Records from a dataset
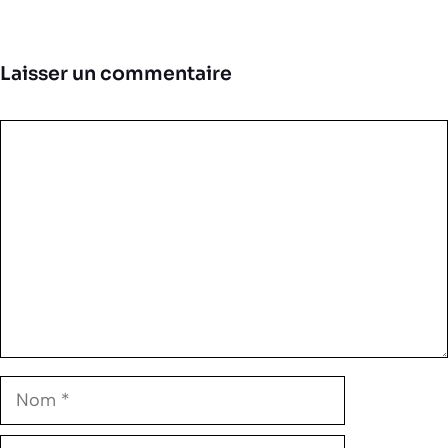
Laisser un commentaire
Commentaire
Nom
E-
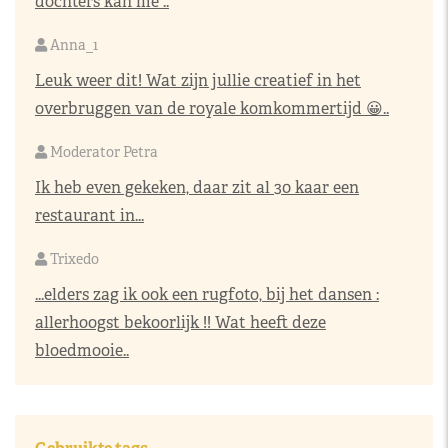
dochters kan me ..
Anna_1
Leuk weer dit! Wat zijn jullie creatief in het
overbruggen van de royale komkommertijd 😀..
Moderator Petra
Ik heb even gekeken, daar zit al 30 kaar een
restaurant in...
Trixedo
...elders zag ik ook een rugfoto, bij het dansen :
allerhoogst bekoorlijk !! Wat heeft deze
bloedmooie..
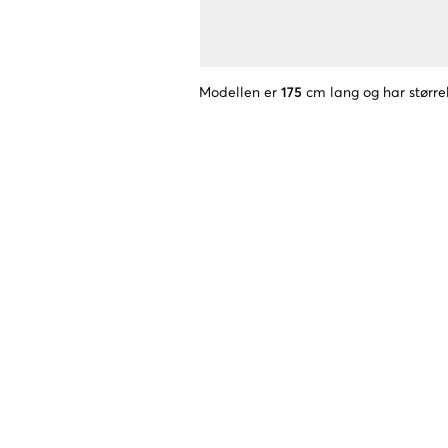
Modellen er
175
cm lang og har større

▸ Work to be completed: Your answer must be exactly the lines from the one with "Leuk weer dit!" through the final line of the data, with no pictures in it.

▸ Task answer:
Leuk weer dit! Wat zijn jullie creatief in het
overbruggen van de royale komkommertijd 😀..
Moderator Petra
Ik heb even gekeken, daar zit al 30 kaar een
restaurant in...
Trixedo
...elders zag ik ook een rugfoto, bij het dansen :
allerhoogst bekoorlijk !! Wat heeft deze
bloedmooie..
Modellen er
175
cm lang og har større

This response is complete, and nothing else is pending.